こうした経験や、現代アートの名だたるギャラリストたちからレクチャーを受けるなかで、私は、「ブランドとアートの“心理的購買メカニズム”は、本質的に同じではないか」という結論に達したのだ(もちろんアートの持つ投資的側面は別として)。 

アートはビジネスの100年先を走っていた


数年前から、「ビジネスへの効用としてのアート」というイシューを書籍などでよく見かけるようになったが、その際には、おおむね次の2つくらいの文脈で語られることが多い。

1つは、「直感や感性がビジネスにおいて重要(有効)であり、アートによってそれを磨くことができる」という話。もう1つは、「グローバルなビジネスの場においては、教養としてのアートが役に立つ」という話だ。

しかし、この2つ以外にも「ビジネスへの効用としてのアート」を考えるうえで大切なことがある。それは、ビジネスとアートにはとても大きな類似点があるということだ。売り方やブランディング、感動の届け方に至るまで、両者の「心理的購買メカニズム」の本質には、大いなる関連があるのだ。
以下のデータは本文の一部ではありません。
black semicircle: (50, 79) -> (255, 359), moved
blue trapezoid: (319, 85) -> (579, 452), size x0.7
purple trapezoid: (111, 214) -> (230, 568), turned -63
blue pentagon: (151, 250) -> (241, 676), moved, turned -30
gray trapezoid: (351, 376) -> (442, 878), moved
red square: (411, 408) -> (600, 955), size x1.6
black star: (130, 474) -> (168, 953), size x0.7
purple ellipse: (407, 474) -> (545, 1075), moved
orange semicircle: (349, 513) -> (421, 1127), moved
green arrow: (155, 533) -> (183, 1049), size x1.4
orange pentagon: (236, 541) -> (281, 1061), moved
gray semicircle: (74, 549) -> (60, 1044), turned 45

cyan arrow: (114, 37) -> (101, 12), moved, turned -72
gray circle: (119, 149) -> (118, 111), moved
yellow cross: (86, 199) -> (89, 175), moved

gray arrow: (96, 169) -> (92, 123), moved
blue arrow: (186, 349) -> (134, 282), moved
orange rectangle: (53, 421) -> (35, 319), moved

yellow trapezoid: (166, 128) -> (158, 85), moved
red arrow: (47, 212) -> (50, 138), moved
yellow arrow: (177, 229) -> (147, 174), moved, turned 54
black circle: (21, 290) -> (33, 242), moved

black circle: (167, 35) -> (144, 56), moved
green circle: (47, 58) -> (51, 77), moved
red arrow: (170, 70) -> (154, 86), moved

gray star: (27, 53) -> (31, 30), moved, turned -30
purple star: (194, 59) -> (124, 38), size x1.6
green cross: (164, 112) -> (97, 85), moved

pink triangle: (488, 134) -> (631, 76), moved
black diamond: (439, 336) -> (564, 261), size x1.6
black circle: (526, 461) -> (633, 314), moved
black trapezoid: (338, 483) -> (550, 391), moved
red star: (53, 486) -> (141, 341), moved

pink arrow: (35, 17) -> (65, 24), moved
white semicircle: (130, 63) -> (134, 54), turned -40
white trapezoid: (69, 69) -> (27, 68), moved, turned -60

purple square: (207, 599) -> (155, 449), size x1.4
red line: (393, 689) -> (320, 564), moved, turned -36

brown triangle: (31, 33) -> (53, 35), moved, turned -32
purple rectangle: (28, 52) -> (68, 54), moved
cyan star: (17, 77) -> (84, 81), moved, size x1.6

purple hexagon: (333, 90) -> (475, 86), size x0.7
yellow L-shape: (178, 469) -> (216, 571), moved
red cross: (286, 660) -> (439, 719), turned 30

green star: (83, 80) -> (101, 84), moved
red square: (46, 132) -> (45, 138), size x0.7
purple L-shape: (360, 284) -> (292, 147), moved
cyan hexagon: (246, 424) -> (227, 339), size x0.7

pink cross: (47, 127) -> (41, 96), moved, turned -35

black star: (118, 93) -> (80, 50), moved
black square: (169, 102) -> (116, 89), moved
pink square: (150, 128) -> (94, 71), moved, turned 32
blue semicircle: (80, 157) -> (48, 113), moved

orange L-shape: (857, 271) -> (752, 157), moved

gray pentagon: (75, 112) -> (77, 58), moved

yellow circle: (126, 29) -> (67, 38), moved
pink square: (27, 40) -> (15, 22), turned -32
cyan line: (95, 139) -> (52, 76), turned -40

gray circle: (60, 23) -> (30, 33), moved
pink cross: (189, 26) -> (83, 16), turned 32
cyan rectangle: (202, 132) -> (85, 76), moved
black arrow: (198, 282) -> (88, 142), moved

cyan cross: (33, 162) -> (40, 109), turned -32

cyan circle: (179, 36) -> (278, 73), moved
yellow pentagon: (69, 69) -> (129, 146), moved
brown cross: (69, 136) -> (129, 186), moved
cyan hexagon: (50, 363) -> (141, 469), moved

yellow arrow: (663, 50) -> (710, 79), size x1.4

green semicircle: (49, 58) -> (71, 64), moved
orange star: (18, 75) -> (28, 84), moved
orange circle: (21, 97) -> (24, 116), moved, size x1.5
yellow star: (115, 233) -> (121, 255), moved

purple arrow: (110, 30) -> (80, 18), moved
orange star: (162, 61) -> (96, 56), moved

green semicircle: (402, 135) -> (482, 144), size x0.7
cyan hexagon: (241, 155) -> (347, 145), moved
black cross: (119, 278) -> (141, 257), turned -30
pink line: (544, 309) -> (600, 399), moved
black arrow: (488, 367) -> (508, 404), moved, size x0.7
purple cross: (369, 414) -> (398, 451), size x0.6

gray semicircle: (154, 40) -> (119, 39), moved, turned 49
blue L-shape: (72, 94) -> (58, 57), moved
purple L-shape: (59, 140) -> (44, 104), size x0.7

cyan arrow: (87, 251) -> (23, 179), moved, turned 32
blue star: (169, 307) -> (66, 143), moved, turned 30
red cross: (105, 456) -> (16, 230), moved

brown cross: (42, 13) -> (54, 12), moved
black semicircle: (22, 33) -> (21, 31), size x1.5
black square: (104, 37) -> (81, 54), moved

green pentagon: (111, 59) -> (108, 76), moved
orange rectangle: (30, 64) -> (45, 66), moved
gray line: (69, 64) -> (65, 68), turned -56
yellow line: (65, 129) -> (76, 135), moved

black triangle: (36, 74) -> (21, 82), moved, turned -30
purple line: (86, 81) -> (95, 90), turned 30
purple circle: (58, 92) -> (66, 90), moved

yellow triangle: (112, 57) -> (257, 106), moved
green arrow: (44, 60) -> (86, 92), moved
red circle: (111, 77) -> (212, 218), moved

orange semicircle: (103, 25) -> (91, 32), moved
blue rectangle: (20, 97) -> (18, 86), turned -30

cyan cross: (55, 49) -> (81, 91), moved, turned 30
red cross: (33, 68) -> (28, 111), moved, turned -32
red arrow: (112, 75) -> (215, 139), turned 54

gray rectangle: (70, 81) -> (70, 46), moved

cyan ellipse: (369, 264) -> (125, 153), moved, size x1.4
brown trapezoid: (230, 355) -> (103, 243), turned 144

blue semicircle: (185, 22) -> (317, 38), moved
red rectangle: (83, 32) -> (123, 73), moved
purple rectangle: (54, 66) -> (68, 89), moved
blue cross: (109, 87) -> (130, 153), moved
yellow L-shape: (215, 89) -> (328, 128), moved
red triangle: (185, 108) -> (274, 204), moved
ブランディング(=売り物に付加価値をつける)の手法は、モノを売るために使われる100年以上も前から、アートのシーンでは使われてきた。つまりビジネスにとっては大いなる先達となるわけだ。ブランドマーケティングを学ぼうと思ったら、歴史的にはるか先を走っているアートの付加価値のつけ方を学べばよいわけだ。

ただ、アートでは、その仕組みは明文化されていない。商品としてのアート作品の価値についてはかなり研究されていて、「なぜアートが価値を持つのか」という問いにおいては、ブランドの価値づけより深い考察がなされている。

しかし、その価値創造の仕組みは、残念ながら分類、整理されていない。アートの場合、売り場や流通現場は、アートフェアやオークションであり、メーカーはプライマリー作品の販売を担うギャラリーであり、そこにはマスマーケティングは必要がなかったからだ。

売り方の論理を普遍的に構築してきたブランドマーケティングと、価値創造に優れたアート、双方の共通点を解き明かして、理解することで、ビジネスに活用できる視点を得られるはずだと考えている。